Comment tu es arrivée - partie 2

La semaine dernière, j'ai raconté le récit de mon accouchement, ou du moins, ce que j'en sais. Mais la suite est tout aussi importante.


L'après-accouchement. Ce moment où ton corps est ultra fatigué, que tu ne penses qu'à dormir, mais que tu réalises que ce n'est que l'anesthésie qui se dissipe et qu'il te faut revenir à la réalité. À ce moment-là, j'étais complètement perdue et tout ce que je demandais, c'était "où est mon bébé?" et "est-ce que je peux allaiter?". Trouver l'erreur dans ma logique.


À la salle de réveil, la seule chose que je me souvienne, à part le mal de coeur dû au fait que je n'avais pas mes lunettes, c'est d'avoir demander à allaiter le plus vite possible. Pourquoi? Parce que je venais de passer 9 mois à me faire dire que l'allaitement était nécessaire à la survie du bébé, que je me devais d'allaiter pour son bien-être. Mon désir d'allaiter est devenu un obsession. Ça a changé radicalement quand j'ai remarqué que mes seins ne produisaient pas de lait.

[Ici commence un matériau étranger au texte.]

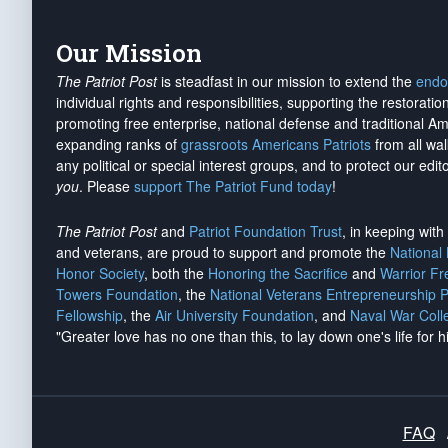
Our Mission
The Patriot Post
is steadfast in our mission to extend the
endo
individual rights and responsibilities, supporting the restorati
promoting free enterprise, national defense and traditional A
expanding ranks of
grassroots Americans Patriots
from all wal
any political or special interest groups, and to protect our edito
you
. Please
support The Patriot Fund today
!
The Patriot Post
and
Patriot Foundation Trust
, in keeping wit
and veterans, are proud to support and promote the
National
Honor Society
, both the
Honoring the Sacrifice
and
Warrior F
Towers Foundation
, the
National Veterans Entrepreneurship 
Fellowship
, the
Air University Foundation
, and
Naval War Coll
"Greater love has no one than this, to lay down one's life for h
FAQ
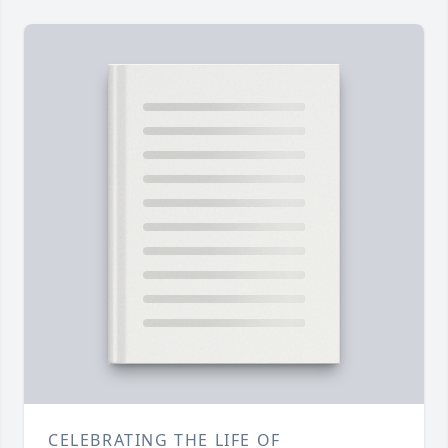
CELEBRATING THE LIFE OF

J'ai désenchanté rapido presto à force de me faire réveiller la nuit par une infirmière pour tirer mon lait, car il n'était pas question de donner le biberon. Selon les infirmières aussi, je me devais d'allaiter.


Puis, est venue la cohabitation avec une autre maman qui venait également d'accoucher. Non. Non! Pu jamais! Faut dire que j'avais pogné le jackpot. La dame monopolisait le téléphone, donc ma famille devait appeler au poste des infirmières pour avoir de mes nouvelles. Il m'était impossible d'appeler, le téléphone n'était jamais libre. Elle parlait super fort, même au beau milieu de la nuit, ce qui réveillait ma fille. En plus, elle laissait des traces de sang sur son chemin vers la salle de bain et ne se bâdrait même pas de les essuyer. Ce ne fût pas les trois jours les plus reposant de ma vie. J'étais contente de quitter l'hôpital.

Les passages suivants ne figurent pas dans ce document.